### PROVIDED RECORDS
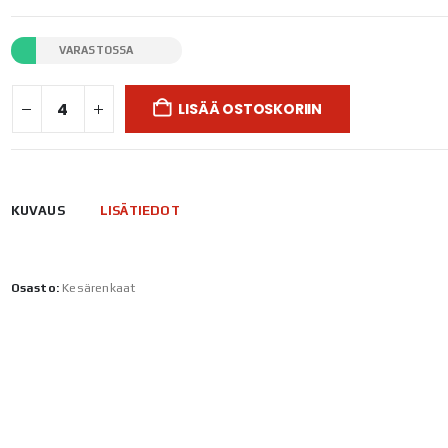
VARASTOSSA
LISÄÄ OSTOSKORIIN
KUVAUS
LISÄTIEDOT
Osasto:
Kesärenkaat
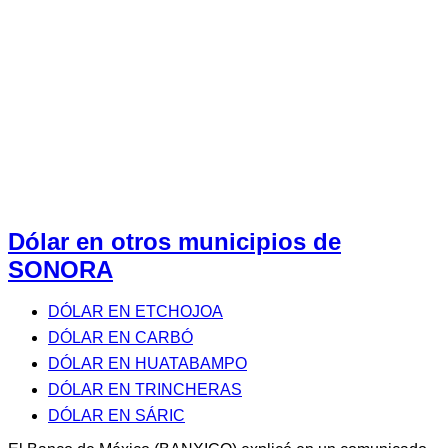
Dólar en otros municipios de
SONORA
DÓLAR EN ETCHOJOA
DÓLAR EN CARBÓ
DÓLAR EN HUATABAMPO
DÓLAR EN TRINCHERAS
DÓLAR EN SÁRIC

==

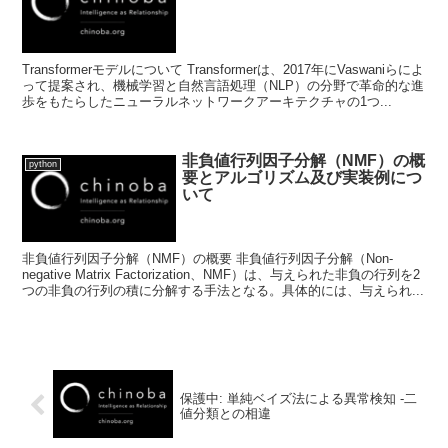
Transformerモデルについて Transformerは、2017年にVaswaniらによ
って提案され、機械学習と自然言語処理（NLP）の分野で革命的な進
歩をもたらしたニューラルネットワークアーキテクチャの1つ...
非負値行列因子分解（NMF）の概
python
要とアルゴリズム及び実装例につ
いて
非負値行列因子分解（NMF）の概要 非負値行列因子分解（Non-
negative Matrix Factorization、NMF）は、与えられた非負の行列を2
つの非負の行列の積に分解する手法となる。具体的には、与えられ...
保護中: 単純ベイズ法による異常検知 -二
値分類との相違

--

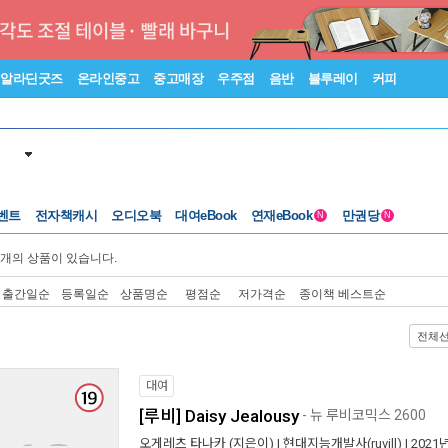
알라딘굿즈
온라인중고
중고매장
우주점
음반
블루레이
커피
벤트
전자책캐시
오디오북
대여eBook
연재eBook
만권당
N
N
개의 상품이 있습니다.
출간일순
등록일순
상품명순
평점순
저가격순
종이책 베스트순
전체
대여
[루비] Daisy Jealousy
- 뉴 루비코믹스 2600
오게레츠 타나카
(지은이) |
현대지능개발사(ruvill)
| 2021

### WHAT THE TASK REQUIRES
Line count for "非負値行列因子分解": count the lines in the records above that contain this word, and write only the number.

### ANSWER FOR THIS EXERCISE
2